God is Love and Love is Fire. The standard of burning Love measures that quaking rancor that shakes ground from under foot while offering footing only on perilous peaks of righteous indignation.  The Divine Scale with its very warmth weighs those celebrations of rage that expose envy's wound, and Love's eternal brightness illumines that cavity of covetousness broadcast with shameless satisfaction. Ever attentive, Love gathers as a storm, never deaf to the constant drumbeat of dread filled stories meant to paralyze until deadly specters haunt every gathering, ready to strike when least expected.  Not indifferent, thunder in the skies recall how Love also weeps when the most vulnerable are traded as ponds in nihilistic games, discarded and despised for not being more useful in the latest social engineering experiment. When self-satisfied arrogance seems to have destroyed all that is noble and true, Lighting reminds us that Perfect Love rectifies humanity with sudden but sobering shock and awe until ablaze in the hearts of heroes, He rescues the oppressed from their plight.

August 21, 2020


The contemporary man, or rather post-apocalyptic androgyne, loves building walls - not the kind that sets boundaries in which to thrive, but rather divisions for manipulation and oppression. Having once clamored hope, he peddles fear: whether border barriers or fences between angry neighbors, he is all about dungeon partitions. Caged in narratives of constant crisis: his own state media shames, patronizes, intimidates, moralizes, and blames him as would an abusive parent with ever changing but always oppressive norms. Without regard for consistency and coherence, a new ethic divides the communion of hearts that he might otherwise know, and this not for nobility or greatness or tender goodness, but for sterile, hygienic and self-absorbed cellphone monological explorations. After he exhausts himself in the effort to appear in compliance with masked manipulation, we must ask, did he really tear down the wall of atheism or simply expand it until the West woke in partitioned dialectics? 

Not just brick and mortar, not just digital, but spiritual automated sliding class doors, gleefully operated by empowered middle managers of social fantasy, torment the anima technica vacua.  His technocracy's new "uber"class thwarts any thought that might spoil its commercial calculations until he is gated away while he secretly indulges in forbidden conspiratorial myths vulnerable to winds of rage and despair. What is performed in the most visible part of life, is also erected in its most intimate moment: blocking off the very fertility that married love was meant to know until he has stifled any hope of new birth. 
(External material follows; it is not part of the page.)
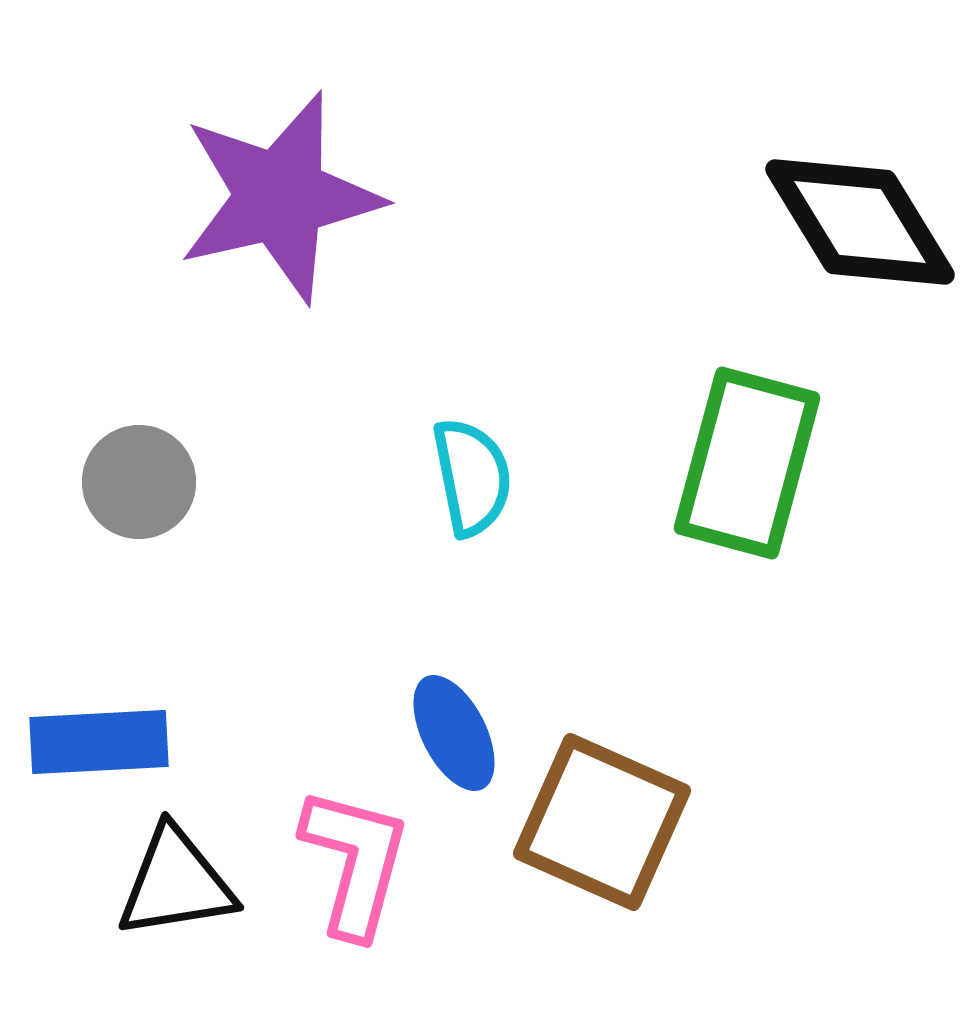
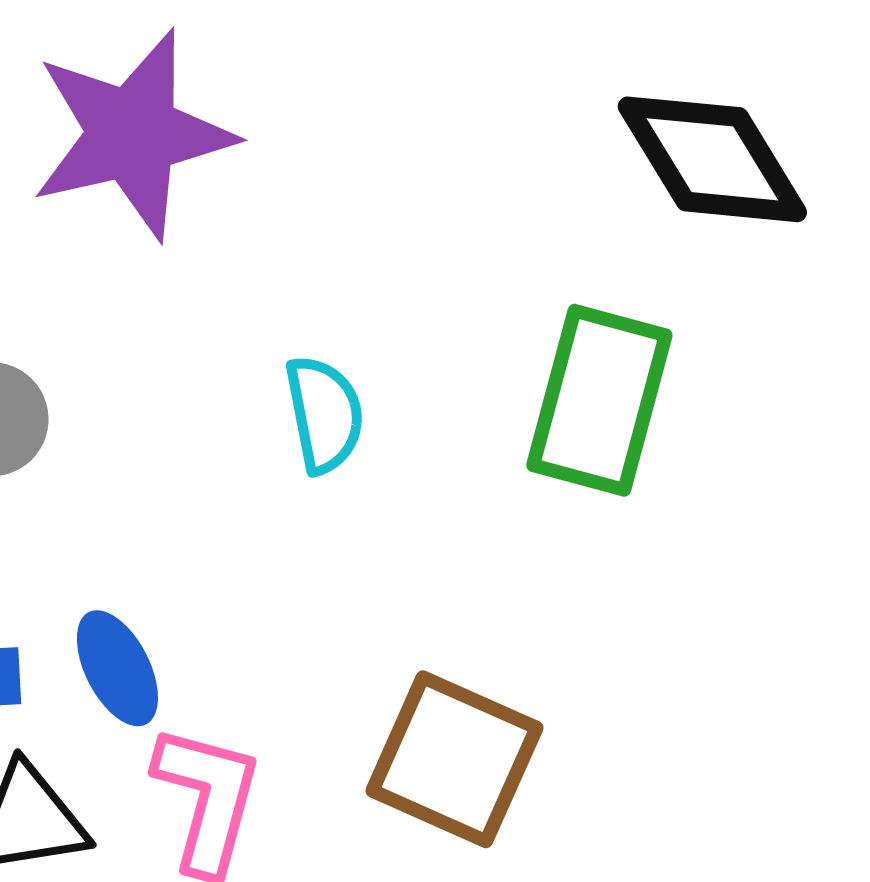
blue ellipse: (454, 733) -> (117, 668), moved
Not limited to the secular and profane, barriers define his piety. He sacrifices the most vulnerable at the altars of a biomedical complex when, in the name of public safety, he condemns his own flesh and blood to dismal facilities of loneliness. In the meantime, governmental powers use scientists to raise barriers of prophylactic policy between the faithful and God, the communicant and the medicine of immortality.

How do we preach the Gospel to this creature atop his self-made precipice of doom? How do we offer him a cup of water or a word of truth as he crawls along such perilous labyrinthian paths? If deluge cannot wash him free, is there fire that might consume walls never meant to be?


August 14, 2020

Splendor Dawning in Social Fault Lines

As tensions mount in our social fault lines, a new splendor dawns. The singular victory of an Unstained Heart is disguised only in the disfigurement caused by cacophonies of judgment, accusation and blame. Families may turn against each other - the powerful against the vulnerable, the prideful against the lowly, the rich against the poor, the born against the unborn  - but holy truth shines where least expected, flashing forth free, liberating from the cold harsh shackles of a merely material existence. Through a maternal fiat, the Lord of Peace extends his reign even as calamity grips the world and whole churches wonder whether to pray. 

What this mother's Son is doing in the world is a painful question before which all speech fails. Do we find ourselves at the threshold of events that anticipate the end of time? If the conscience is at peace, there is nothing that cannot be faced. Sun and moon can fall from the sky but we have a Word that lasts forever. In the end, Love wins - love alone remains. That is why we have had the courage to camp on doom's precipice for quite some time, crying out with the Bride's hope-filled prayer, "Maranatha! Come, Lord Jesus!" If this is chastisement, we believe that it is the Divine Action of the One who works in human history with loving discipline, lest left to our own devices, we destroy ourselves. 

The idolatry of success and security is shaken to the ground of truth when the Son of Mary comes in judgment: if you have been shaken, the Lord who loves you is nearby. Earthly dreams are dispelled before the dawn of heaven. Under the shadow of this glory, cry out to the Lamb who was slain for He opens horizons so much more meaningful that the boorishness of the latest cause and convention. By simple conversion of heart, this Cornerstone holds us together, building us into a temple that will never pass away. By this mystical Body, in society's very fault lines, God's love reshapes the world.

August 9, 2020

After the Storms, the Whisper outside the Cave

Vitriolic accusation might impress, intimidate and intrigue, but never liberate holy humanity. Indeed, mud into which Uncreated Breath has whispered life, we step toward freedom only on the ground of truth, even when that ground seems ravished and shaken, as if the winds and waves of the sea. Commercialism's covetous conventions and envy's mores are too flimsy to bear the weight of of enfleshed spirits. Visible images of Ineffable Being have walked with Un-circumscribed Power in the cool breeze of Eden's twilight and, at His command, dare across the most perilous abyss if only to be with Him. Love knows such freedom beyond the vision of all indulgent rage. Thus, no cunning serpent, no matter how wrapped in the latest news cycle, ever has the last word on humanity - it is always crushed under heel in its very attack.  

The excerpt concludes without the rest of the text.